Hamiltonian and quantization#

[1]:
import scqubits as scq
import numpy as np

zp_yaml = """# zero-pi
branches:
- ["JJ", 1,2, EJ = 10, 20]
- ["JJ", 3,4, EJ, 20]
- ["L", 2,3, 0.008]
- ["L", 4,1, 0.008]
- ["C", 1,3, 0.02]
- ["C", 2,4, 0.02]
"""

zero_pi = scq.Circuit(zp_yaml, from_file=False)

Circuit Hamiltonian: symbolic#

[2]:
zero_pi.sym_hamiltonian()
$ \left(40.0 Q_{3}^{2} + 0.03996 n_{1}^{2} + 0.03996 n_{g1}^{2} + 0.01 Q_{2}^{2} + 0.07992 n_{1} n_{g1}\right) - \left(- 0.008 θ_{3}^{2} - 0.032 θ_{2}^{2} + EJ \cos{\left(θ_{1} - 1.0 θ_{3} \right)} + EJ \cos{\left(θ_{1} + θ_{3} - (2πΦ_{1}) \right)}\right) $
  • The circuit Hamiltonian is expressed in terms of the transformed coordinates \(\theta_i\).

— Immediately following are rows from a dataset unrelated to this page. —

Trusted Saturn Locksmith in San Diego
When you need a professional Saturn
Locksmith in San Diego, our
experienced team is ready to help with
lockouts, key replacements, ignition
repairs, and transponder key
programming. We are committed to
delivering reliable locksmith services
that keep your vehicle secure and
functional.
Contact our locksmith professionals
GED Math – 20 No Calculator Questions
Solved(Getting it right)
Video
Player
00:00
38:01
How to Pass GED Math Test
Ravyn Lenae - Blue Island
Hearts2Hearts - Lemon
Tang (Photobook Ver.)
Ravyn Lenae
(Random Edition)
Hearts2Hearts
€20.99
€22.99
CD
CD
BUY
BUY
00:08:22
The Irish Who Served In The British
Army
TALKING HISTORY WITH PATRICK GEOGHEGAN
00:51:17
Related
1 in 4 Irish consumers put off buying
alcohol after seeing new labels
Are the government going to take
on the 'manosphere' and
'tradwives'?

  • Conjugate charge numbers are given by \(Q_i\) for extended degrees of freedom, and by \(n_i\) for periodic degrees of freedom.

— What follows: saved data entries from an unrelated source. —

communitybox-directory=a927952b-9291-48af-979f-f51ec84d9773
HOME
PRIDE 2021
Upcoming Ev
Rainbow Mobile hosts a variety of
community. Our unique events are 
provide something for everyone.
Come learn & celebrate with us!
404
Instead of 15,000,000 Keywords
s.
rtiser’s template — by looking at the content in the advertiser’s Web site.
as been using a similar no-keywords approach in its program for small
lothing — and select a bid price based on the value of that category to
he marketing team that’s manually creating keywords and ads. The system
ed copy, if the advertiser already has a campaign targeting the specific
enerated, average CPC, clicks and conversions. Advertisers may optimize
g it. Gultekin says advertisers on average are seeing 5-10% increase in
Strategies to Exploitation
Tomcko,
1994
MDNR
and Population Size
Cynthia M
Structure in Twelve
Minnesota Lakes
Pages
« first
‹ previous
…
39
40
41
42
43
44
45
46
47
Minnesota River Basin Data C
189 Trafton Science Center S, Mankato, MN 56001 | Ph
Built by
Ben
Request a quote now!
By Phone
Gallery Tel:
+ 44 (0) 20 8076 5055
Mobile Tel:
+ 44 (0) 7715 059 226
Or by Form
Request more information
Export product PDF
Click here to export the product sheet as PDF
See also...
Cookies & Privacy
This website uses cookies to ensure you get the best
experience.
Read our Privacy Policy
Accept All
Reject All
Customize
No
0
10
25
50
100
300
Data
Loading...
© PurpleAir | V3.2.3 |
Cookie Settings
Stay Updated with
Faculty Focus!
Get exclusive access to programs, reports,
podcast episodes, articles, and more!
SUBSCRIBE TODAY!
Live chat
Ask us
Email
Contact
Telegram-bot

  • Offset charges are denoted by \(n_{gi}\).

  • External loop fluxes are denoted by \(\Phi_i\).

For more information on external fluxes and offset charges, see External magnetic flux, offset charges.

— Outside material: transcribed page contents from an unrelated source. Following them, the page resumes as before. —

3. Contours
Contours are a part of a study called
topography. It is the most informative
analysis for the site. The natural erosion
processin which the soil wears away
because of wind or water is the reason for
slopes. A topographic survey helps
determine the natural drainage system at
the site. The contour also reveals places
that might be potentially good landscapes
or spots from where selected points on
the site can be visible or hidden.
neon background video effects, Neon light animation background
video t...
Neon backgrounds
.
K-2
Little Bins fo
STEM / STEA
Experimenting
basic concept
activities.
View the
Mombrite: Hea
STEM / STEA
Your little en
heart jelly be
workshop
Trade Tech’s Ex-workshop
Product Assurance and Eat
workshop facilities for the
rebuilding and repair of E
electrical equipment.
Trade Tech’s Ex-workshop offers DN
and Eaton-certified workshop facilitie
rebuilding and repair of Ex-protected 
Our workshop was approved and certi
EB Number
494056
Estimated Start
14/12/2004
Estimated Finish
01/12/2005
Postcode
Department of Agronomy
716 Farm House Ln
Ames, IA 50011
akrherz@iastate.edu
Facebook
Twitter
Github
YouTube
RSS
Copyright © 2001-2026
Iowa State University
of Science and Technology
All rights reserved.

Circuit Hamiltonian: matrix representation#

[3]:
zero_pi.hamiltonian()
[3]:
<9900x9900 sparse matrix of type '<class 'numpy.complex128'>'
        with 138780 stored elements in Compressed Sparse Column format>

scqubits performs quantization and selects a Hilbert-space basis. The method hamiltonian() returns a matrix representation of the resulting Hamiltonian operator.